Work instructions = Your answer should consist solely of the lines from the one containing "such as the Hong Kong Securities and" through the end of the entries below, duplicated exactly.

:: Supplied data ::

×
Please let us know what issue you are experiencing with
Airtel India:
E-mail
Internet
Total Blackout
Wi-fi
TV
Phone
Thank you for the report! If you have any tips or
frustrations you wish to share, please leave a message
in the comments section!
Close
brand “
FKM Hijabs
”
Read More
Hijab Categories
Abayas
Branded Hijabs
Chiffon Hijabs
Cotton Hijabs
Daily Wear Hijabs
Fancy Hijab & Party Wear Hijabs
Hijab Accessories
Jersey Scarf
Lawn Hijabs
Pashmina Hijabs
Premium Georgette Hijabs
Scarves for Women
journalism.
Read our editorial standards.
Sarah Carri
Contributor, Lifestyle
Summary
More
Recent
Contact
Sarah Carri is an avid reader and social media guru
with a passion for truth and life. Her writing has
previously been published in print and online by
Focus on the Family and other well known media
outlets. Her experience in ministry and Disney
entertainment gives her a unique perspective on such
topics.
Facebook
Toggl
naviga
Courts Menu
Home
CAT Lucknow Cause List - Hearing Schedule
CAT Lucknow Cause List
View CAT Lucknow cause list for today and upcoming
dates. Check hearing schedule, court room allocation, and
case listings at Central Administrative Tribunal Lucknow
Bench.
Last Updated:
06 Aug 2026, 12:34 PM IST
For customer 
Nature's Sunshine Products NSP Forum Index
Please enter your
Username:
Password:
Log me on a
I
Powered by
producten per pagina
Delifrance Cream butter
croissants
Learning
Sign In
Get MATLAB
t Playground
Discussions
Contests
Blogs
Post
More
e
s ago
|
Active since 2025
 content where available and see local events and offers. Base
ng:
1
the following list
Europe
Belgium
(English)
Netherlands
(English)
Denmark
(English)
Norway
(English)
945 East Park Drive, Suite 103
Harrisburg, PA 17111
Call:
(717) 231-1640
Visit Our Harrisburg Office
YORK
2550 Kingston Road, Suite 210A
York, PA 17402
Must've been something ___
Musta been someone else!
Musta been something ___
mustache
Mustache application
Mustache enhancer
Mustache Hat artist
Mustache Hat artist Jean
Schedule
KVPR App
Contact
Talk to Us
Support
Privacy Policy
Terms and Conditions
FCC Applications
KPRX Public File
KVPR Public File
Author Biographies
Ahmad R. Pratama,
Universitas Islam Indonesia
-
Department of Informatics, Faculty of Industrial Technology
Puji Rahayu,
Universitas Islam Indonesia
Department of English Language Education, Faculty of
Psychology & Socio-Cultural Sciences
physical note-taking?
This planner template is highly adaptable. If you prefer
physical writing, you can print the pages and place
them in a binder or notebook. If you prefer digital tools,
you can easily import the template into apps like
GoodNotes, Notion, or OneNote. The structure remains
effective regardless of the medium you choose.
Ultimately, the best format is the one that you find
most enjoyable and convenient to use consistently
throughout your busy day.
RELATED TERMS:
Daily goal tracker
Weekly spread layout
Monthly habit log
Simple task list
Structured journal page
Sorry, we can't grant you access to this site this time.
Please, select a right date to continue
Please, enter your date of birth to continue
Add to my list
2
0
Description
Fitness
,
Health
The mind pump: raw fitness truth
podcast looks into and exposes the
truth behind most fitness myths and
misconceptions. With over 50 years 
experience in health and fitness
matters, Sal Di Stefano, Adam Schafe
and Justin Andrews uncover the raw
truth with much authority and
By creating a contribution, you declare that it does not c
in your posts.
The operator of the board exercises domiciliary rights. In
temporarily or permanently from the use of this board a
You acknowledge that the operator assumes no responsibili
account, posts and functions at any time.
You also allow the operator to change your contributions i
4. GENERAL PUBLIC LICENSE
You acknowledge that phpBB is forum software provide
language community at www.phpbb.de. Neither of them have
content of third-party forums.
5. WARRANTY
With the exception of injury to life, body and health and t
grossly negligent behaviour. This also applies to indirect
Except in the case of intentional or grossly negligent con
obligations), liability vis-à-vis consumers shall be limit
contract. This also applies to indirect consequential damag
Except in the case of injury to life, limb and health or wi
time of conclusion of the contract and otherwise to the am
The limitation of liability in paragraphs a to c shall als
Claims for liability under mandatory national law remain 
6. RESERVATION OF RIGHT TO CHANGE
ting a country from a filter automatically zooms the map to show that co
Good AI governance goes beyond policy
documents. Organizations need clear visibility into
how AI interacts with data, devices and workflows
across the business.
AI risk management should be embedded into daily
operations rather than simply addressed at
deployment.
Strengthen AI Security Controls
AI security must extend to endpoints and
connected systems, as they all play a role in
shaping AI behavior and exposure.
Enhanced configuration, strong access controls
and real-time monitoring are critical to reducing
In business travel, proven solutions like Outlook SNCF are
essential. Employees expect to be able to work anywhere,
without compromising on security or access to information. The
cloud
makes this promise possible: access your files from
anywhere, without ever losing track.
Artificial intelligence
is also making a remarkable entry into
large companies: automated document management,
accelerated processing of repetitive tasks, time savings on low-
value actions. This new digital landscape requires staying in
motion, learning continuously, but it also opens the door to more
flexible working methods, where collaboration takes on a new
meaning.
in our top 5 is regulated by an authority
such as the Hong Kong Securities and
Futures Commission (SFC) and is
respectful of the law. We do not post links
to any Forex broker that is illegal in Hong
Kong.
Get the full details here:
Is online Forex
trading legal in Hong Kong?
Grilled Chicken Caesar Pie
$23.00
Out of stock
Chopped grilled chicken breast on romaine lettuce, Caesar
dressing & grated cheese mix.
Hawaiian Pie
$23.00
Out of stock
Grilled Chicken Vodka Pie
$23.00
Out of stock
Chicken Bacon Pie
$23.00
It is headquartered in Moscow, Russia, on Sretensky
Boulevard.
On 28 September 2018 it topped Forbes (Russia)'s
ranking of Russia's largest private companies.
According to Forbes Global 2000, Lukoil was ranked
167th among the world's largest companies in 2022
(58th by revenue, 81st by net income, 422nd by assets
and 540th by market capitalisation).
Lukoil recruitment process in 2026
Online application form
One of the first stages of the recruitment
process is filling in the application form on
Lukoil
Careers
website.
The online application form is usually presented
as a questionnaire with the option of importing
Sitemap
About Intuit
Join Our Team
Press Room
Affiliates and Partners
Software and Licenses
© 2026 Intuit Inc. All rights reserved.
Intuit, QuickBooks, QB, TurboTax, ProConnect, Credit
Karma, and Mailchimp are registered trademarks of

:::

Expected answer =
such as the Hong Kong Securities and
Futures Commission (SFC) and is
respectful of the law. We do not post links
to any Forex broker that is illegal in Hong
Kong.
Get the full details here:
Is online Forex
trading legal in Hong Kong?
Grilled Chicken Caesar Pie
$23.00
Out of stock
Chopped grilled chicken breast on romaine lettuce, Caesar
dressing & grated cheese mix.
Hawaiian Pie
$23.00
Out of stock
Grilled Chicken Vodka Pie
$23.00
Out of stock
Chicken Bacon Pie
$23.00
It is headquartered in Moscow, Russia, on Sretensky
Boulevard.
On 28 September 2018 it topped Forbes (Russia)'s
ranking of Russia's largest private companies.
According to Forbes Global 2000, Lukoil was ranked
167th among the world's largest companies in 2022
(58th by revenue, 81st by net income, 422nd by assets
and 540th by market capitalisation).
Lukoil recruitment process in 2026
Online application form
One of the first stages of the recruitment
process is filling in the application form on
Lukoil
Careers
website.
The online application form is usually presented
as a questionnaire with the option of importing
Sitemap
About Intuit
Join Our Team
Press Room
Affiliates and Partners
Software and Licenses
© 2026 Intuit Inc. All rights reserved.
Intuit, QuickBooks, QB, TurboTax, ProConnect, Credit
Karma, and Mailchimp are registered trademarks of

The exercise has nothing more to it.